▼

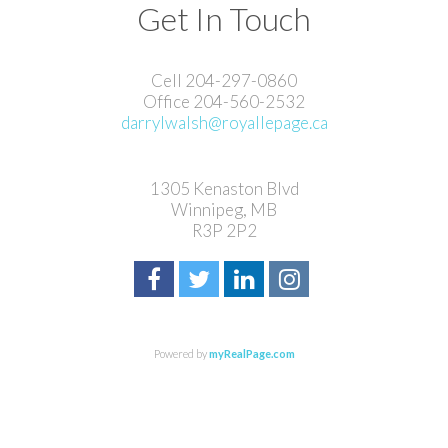
Get In Touch
Cell 204-297-0860
Office 204-560-2532
darrylwalsh@royallepage.ca
1305 Kenaston Blvd
Winnipeg, MB
R3P 2P2
Powered by
myRealPage.com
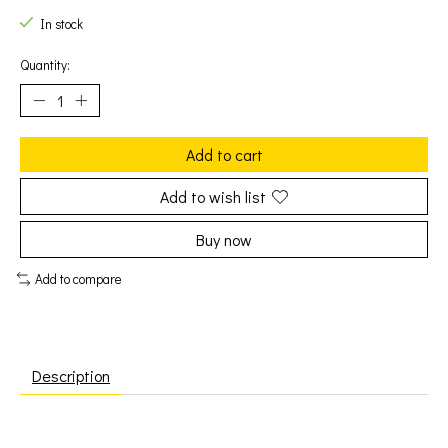
In stock
Quantity:
Add to cart
Add to wish list
Buy now
Add to compare
Description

▲

:: WHAT THE TASK ASKS ::
Above is a listing with pictures. Write it out exactly without them.

:: OUTPUT BELOW ::
Get In Touch
Cell 204-297-0860
Office 204-560-2532
darrylwalsh@royallepage.ca
1305 Kenaston Blvd
Winnipeg, MB
R3P 2P2
Powered by
myRealPage.com
In stock
Quantity:
Add to cart
Add to wish list
Buy now
Add to compare
Description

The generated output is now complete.